Our democratic institutions have been less secure. Checks and balances essential to political integrity were found to be insufficient. It should never have been possible for the Prime Minister to use executive discretion, backed by a parliamentary majority, to retrospectively alter the terms of the Committee on Standards in Public Life; it must be understood that these institutions, including the Electoral Commission, can only be reformed deliberately and with the support of all parties. They represent “we”. Public procurement, too, has proven spectacularly prone to abuse. Meanwhile, the Conservative Party has demonstrated its institutional weakness, becoming hostage to its ultra-libertarian wing and arriving at public health policies erratically and often too late.

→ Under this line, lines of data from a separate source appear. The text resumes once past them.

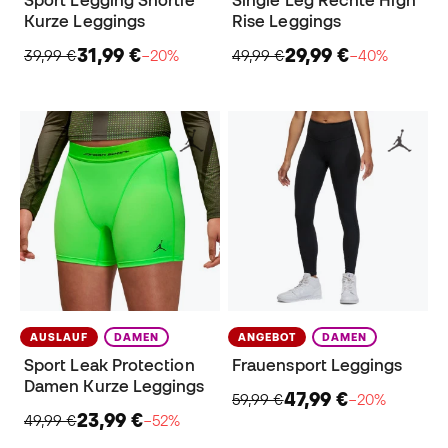
Kurze Leggings
Rise Leggings
31,99 €
29,99 €
39,99 €
−20%
49,99 €
−40%
AUSLAUF
DAMEN
ANGEBOT
DAMEN
Sport Leak Protection
Frauensport Leggings
Damen Kurze Leggings
47,99 €
59,99 €
−20%
23,99 €
49,99 €
−52%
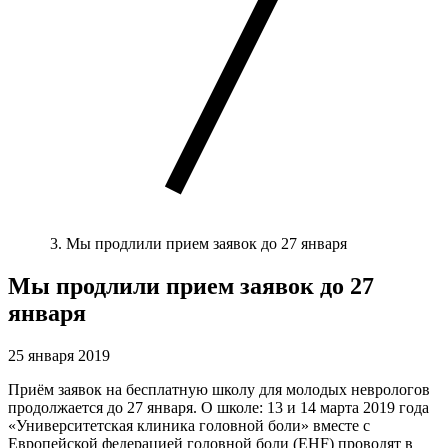
Мы продлили прием заявок до 27 января
Мы продлили прием заявок до 27
января
25 января 2019
Приём заявок на бесплатную школу для молодых неврологов
продолжается до 27 января. О школе: 13 и 14 марта 2019 года
«Университетская клиника головной боли» вместе с
Европейской федерацией головной боли (EHF) проводят в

The larger lesson is clear. If we want the best of capitalism and less of the worst, we must build institutions in our economy, our society and our democracy that commit through their constitutions, from business to university, to uphold the values that are cherished: equality, equity, universality, transparency, societal obligation and sustainability. Indeed, in the face of the challenges of the 21st century – AI, net zero, scaling – large institutions are more important than ever. They will not emerge spontaneously from the markets and the functioning of capitalism. They must be created and sustained, the progressive project for decades to come.